--- START ---
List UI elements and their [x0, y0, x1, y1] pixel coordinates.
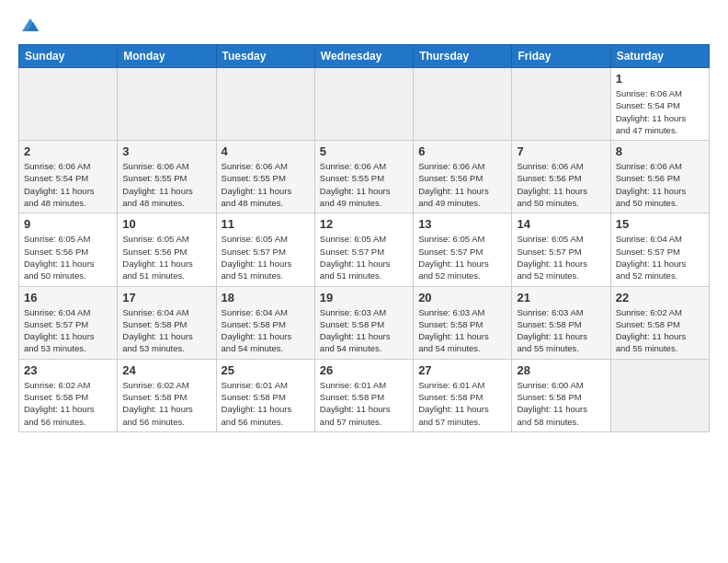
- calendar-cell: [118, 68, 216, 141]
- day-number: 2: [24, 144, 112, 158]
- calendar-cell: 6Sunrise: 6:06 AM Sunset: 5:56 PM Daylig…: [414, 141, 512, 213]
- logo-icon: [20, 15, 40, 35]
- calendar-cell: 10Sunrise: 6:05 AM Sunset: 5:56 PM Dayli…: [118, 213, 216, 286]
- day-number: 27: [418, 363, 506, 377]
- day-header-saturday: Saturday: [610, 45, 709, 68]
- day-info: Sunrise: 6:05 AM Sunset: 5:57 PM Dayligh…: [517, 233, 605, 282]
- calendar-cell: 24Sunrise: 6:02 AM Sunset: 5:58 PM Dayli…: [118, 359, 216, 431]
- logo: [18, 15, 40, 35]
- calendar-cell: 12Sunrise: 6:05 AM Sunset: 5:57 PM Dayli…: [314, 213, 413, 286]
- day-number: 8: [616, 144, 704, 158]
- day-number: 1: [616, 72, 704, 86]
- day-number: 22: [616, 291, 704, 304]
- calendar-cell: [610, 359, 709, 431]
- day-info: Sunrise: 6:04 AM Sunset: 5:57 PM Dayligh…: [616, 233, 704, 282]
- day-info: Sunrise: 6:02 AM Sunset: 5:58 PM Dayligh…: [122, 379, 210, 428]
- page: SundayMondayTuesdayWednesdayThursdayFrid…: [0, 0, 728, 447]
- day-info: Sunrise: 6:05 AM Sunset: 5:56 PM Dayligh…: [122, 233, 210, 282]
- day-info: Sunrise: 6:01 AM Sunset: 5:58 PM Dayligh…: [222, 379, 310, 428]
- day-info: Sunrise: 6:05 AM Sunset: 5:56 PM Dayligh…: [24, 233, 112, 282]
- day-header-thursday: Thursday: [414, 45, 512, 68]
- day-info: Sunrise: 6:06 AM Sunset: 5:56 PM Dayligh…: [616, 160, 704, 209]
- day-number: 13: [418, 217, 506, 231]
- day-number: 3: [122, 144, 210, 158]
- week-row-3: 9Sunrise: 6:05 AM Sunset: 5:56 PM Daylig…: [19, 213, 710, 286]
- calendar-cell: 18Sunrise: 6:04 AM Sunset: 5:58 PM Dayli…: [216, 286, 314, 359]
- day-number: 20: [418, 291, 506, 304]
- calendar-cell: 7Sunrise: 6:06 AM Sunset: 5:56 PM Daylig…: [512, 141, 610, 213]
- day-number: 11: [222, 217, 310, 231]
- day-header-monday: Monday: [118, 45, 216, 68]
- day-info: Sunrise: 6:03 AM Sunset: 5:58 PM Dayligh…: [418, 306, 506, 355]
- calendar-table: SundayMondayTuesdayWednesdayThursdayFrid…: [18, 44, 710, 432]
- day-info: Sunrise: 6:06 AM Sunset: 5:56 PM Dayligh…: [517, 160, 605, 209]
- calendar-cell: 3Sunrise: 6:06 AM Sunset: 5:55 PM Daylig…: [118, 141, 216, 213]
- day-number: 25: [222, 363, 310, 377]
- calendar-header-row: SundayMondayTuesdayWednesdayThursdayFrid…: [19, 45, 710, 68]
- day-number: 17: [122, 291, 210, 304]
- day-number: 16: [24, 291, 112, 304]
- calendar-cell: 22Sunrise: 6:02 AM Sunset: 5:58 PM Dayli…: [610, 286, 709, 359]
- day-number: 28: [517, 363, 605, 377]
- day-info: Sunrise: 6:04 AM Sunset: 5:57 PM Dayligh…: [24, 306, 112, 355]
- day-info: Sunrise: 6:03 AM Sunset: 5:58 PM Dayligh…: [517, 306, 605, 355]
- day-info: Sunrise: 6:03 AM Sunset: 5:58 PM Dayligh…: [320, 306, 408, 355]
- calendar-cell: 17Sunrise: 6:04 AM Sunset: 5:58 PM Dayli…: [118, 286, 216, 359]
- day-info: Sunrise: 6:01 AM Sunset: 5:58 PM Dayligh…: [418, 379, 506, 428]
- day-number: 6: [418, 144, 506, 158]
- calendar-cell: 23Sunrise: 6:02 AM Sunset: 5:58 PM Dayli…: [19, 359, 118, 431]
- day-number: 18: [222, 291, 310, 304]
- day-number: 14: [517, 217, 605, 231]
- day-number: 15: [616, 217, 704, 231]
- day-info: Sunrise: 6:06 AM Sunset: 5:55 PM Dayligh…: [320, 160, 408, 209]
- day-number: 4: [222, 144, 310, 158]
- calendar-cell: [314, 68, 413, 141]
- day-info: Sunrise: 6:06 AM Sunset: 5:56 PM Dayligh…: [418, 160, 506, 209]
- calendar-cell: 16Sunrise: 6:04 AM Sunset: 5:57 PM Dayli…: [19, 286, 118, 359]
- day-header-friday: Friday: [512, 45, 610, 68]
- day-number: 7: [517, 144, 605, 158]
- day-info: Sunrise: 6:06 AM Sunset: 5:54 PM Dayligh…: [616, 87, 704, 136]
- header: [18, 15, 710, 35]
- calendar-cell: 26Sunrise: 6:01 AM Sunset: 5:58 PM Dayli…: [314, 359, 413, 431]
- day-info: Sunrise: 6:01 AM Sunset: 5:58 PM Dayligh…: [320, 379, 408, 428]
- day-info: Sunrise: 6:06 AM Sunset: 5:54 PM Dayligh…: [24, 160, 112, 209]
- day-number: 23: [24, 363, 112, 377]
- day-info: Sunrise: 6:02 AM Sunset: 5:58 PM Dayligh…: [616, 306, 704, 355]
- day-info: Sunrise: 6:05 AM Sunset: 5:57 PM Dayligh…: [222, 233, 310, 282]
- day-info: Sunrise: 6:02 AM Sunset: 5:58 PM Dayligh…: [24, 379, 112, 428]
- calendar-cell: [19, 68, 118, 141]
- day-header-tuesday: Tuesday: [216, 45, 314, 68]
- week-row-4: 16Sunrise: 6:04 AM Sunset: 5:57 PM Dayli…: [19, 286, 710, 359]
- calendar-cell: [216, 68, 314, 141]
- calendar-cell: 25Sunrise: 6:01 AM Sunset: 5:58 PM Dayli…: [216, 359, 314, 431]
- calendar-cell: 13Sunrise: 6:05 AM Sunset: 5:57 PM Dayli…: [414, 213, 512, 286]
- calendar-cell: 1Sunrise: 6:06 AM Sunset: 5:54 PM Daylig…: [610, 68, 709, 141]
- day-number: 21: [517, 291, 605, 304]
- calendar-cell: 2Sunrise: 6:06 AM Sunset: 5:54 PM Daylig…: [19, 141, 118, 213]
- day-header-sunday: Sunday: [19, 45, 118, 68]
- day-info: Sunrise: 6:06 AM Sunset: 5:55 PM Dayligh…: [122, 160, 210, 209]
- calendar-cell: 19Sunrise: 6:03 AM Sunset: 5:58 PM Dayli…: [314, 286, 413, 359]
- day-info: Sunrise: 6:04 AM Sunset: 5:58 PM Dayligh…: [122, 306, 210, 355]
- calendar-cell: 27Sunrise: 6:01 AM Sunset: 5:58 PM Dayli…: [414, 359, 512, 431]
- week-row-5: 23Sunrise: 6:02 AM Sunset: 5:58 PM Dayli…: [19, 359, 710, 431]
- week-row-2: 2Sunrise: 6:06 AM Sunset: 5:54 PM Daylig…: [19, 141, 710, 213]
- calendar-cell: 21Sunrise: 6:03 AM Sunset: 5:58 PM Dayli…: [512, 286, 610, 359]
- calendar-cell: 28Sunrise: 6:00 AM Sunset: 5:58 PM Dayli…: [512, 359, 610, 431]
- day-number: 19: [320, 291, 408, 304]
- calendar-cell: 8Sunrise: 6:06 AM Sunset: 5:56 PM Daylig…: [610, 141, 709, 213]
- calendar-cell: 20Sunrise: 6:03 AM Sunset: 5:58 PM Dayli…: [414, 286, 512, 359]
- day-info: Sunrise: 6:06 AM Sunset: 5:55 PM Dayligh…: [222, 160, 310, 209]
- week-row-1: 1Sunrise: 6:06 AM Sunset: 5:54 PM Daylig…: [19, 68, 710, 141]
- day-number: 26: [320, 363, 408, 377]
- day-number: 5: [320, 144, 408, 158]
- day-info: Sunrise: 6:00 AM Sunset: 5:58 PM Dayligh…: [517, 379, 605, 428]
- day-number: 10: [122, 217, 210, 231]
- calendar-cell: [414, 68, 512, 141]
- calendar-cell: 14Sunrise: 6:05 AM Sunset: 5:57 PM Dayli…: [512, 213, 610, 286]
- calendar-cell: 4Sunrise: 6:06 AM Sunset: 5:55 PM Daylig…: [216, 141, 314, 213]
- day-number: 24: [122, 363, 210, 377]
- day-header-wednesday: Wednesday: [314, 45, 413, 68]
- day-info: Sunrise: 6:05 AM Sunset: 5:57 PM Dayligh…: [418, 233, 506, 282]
--- END ---
--- START ---
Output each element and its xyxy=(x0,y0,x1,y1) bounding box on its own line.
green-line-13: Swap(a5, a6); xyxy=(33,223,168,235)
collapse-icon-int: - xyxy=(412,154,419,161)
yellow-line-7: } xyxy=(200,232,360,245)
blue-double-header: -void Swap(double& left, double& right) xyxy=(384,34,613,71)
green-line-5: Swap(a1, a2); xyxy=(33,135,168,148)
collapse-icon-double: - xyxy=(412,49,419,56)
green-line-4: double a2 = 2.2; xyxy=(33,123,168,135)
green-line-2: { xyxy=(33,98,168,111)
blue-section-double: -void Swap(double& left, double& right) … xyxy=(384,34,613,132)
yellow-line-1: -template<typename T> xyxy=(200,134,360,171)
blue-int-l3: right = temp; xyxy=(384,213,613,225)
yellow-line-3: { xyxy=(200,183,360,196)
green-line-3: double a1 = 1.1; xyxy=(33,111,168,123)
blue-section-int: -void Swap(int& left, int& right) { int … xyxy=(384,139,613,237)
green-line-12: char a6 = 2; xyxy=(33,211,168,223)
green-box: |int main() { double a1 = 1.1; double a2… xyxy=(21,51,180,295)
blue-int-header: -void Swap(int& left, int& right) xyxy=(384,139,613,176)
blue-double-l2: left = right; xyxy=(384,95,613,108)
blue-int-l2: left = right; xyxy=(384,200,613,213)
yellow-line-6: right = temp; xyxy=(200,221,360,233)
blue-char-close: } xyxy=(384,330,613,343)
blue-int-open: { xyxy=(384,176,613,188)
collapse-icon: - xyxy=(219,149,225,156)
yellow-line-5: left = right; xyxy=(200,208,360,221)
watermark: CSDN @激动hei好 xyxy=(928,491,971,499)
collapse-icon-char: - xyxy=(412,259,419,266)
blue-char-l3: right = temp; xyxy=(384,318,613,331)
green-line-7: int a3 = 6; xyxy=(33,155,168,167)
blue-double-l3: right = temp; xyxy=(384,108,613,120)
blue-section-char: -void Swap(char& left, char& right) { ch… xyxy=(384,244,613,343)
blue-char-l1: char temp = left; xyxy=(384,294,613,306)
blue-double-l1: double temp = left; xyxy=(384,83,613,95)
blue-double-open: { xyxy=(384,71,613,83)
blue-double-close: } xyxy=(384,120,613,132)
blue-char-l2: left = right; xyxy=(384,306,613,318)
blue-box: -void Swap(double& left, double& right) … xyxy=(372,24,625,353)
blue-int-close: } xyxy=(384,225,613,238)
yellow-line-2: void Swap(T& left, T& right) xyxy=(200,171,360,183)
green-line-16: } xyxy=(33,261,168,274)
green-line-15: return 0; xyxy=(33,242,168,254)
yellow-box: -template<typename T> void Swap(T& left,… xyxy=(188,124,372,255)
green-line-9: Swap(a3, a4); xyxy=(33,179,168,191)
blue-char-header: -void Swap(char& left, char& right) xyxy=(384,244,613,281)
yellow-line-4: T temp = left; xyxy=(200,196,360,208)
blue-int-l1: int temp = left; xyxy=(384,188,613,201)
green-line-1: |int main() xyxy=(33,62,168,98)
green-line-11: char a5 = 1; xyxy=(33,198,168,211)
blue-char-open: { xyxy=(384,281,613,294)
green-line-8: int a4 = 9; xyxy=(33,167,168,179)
--- END ---
--- START ---
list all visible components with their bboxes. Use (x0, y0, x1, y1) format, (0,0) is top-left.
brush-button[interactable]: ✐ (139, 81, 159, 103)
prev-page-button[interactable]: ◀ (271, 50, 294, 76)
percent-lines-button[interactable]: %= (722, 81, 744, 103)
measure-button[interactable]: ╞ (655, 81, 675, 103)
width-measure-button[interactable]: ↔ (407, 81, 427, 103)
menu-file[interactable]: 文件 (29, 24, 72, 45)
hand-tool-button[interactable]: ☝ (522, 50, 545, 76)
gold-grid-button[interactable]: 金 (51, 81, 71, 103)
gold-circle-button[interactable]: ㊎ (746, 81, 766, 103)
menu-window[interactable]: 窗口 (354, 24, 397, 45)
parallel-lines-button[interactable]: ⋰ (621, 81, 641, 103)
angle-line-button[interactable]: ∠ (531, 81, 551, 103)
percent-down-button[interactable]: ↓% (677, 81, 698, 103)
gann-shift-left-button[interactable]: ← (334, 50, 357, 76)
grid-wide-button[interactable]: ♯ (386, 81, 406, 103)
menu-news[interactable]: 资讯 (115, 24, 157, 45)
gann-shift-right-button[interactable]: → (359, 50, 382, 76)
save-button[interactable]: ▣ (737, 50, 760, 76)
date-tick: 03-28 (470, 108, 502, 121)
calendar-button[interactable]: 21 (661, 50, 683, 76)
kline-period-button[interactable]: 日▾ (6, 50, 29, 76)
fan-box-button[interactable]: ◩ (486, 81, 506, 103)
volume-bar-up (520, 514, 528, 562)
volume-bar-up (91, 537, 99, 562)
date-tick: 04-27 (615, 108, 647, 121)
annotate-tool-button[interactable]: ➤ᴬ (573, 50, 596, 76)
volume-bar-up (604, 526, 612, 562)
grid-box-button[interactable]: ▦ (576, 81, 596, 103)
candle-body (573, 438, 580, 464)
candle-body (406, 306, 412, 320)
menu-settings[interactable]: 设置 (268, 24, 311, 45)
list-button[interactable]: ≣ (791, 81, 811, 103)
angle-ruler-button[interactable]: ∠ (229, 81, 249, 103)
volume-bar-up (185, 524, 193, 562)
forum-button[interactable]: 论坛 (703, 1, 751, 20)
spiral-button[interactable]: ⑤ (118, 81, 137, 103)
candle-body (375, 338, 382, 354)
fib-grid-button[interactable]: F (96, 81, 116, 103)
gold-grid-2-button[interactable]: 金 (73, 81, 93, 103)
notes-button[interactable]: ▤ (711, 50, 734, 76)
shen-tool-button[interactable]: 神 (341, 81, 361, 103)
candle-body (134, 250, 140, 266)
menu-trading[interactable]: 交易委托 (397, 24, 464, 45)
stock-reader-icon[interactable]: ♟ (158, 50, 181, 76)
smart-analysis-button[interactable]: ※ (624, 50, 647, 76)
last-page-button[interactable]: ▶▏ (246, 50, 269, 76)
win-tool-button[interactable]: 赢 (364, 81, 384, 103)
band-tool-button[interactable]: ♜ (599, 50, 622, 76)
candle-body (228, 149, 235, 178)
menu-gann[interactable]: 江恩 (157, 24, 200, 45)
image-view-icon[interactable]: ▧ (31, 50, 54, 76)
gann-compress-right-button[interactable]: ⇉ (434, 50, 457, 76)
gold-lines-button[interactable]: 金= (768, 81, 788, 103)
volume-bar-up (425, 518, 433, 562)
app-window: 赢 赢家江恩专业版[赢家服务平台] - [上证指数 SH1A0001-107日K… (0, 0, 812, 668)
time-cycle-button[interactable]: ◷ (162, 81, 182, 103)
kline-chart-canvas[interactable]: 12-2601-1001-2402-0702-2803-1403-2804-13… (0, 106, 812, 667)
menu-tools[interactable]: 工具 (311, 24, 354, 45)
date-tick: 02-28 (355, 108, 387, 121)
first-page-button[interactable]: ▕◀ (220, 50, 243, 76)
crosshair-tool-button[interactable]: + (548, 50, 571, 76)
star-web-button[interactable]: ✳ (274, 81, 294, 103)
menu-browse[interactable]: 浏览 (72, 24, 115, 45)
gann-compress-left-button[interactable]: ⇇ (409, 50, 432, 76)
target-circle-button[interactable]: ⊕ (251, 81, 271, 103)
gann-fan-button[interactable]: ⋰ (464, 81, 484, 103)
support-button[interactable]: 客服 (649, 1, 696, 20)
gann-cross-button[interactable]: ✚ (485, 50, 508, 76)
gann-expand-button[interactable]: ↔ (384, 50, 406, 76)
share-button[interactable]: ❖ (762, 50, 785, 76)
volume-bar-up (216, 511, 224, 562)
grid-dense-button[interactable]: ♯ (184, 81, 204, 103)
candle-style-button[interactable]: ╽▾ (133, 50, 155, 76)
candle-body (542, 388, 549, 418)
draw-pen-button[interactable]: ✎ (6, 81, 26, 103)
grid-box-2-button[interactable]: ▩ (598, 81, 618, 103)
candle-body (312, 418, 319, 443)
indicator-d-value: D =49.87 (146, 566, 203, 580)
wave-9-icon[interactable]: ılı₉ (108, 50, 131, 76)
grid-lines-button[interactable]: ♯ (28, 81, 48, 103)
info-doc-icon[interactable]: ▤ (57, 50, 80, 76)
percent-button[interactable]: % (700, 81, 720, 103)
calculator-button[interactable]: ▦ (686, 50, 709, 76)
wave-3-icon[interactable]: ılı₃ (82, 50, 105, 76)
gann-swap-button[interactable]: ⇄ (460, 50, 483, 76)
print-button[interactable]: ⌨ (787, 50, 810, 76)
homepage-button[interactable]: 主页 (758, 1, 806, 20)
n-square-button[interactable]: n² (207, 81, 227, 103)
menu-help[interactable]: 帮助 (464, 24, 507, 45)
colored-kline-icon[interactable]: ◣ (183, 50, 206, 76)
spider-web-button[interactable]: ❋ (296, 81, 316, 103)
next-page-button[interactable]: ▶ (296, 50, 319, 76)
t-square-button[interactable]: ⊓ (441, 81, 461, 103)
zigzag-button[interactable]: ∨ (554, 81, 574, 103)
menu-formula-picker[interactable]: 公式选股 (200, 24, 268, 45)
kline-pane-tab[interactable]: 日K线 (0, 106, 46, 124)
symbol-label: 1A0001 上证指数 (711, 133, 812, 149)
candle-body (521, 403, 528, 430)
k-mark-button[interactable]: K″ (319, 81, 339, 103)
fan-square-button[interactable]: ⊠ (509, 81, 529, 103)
--- END ---
Lines containing "open" in the listing: how many are there? Answer with the number only.

EXPECTED OUTPUT:
3